2) Eidel O, Burth S, Neumann JO, et al. Tumor infiltration in enhancing and non-enhancing parts of glioblastoma: a correlation with histopathology. PLoS One 2017;12:e0169292

3) Wujek R, Prah M, Al-Gizawiy M, Schmainda K. “Machine Learning Based Detection of Infiltrative Tumor within Non-Enhancing Peritumoral Regions” [abstract #2807]. In: Proceeding of the 59th Annual Meeting of the American Society of Neuroradiology; May 30-June 4 2020

4) Prah M, Wujek R, Al-Gizawiy M, Schmainda K. “Multi parameter MRI detection of infiltrative brain tumor validated with spatially-correlated brain tumor biopsies” [abstract #2723]. In: Proceeding of the 59th Annual Meeting of the American Society of Neuroradiology; May 30-June 4 2020

5) Wujek R, Prah M, Al-Gizawiy M, Schmainda K. “Machine Learning Based Classification of Tumor within Non-Enhancing Brain Lesions“ [abstract #1882]. In: Proceeding of the 2020 ISMRM & SMRT Virtual Conference & Exhibition; 08-14 August 2020

Figures

Class representation for differing training conditions.
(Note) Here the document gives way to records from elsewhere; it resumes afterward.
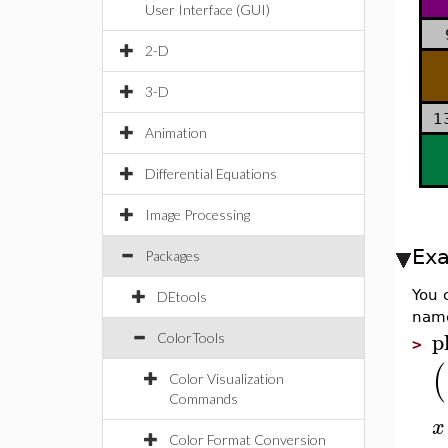
User Interface (GUI)
2-D
3-D
1
Animation
Differential Equations
Image Processing
Ex
Packages
You 
DEtools
nam
p
ColorTools
>
(
Color Visualization
Commands
x
Color Format Conversion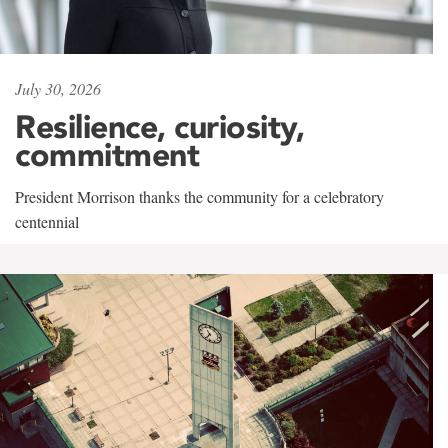
July 30, 2026
Resilience, curiosity,
commitment
President Morrison thanks the community for a celebratory
centennial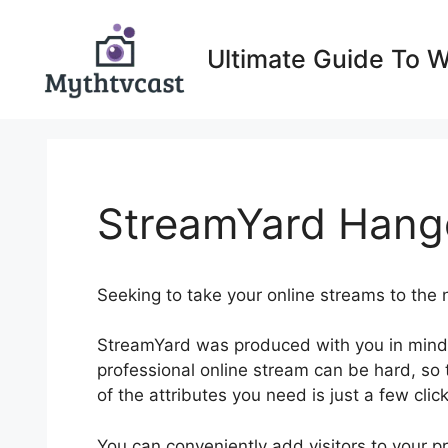
Skip
to
Ultimate Guide To 
content
StreamYard Hango
Seeking to take your online streams to the 
StreamYard was produced with you in mind.
professional online stream can be hard, so t
of the attributes you need is just a few clic
You can conveniently add visitors to your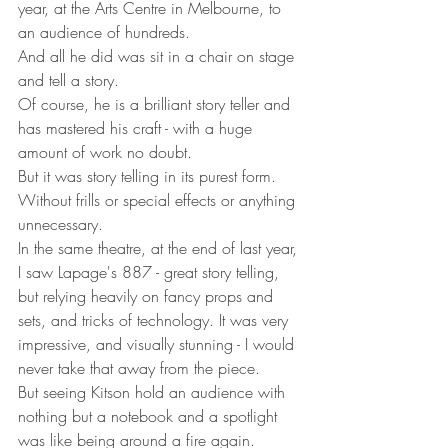
year, at the Arts Centre in Melbourne, to 
an audience of hundreds.
And all he did was sit in a chair on stage 
and tell a story.
Of course, he is a brilliant story teller and 
has mastered his craft - with a huge 
amount of work no doubt. 
But it was story telling in its purest form. 
Without frills or special effects or anything 
unnecessary.
In the same theatre, at the end of last year, 
I saw Lapage's 887 - great story telling, 
but relying heavily on fancy props and 
sets, and tricks of technology. It was very 
impressive, and visually stunning - I would 
never take that away from the piece.
But seeing Kitson hold an audience with 
nothing but a notebook and a spotlight 
was like being around a fire again.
A notable distinction between standard augmentations methods and augmentation by virtual biopsy is the latter only alters the number of samples in the non-tumor class resulting in equal representation of classes in both training and testing datasets.

Performance metrics for classifiers with differing training conditions. The low specificity values for training conditions (1) and (2) result from a high number of false positives at testing. This problem is reduced for conditions (3) and (4).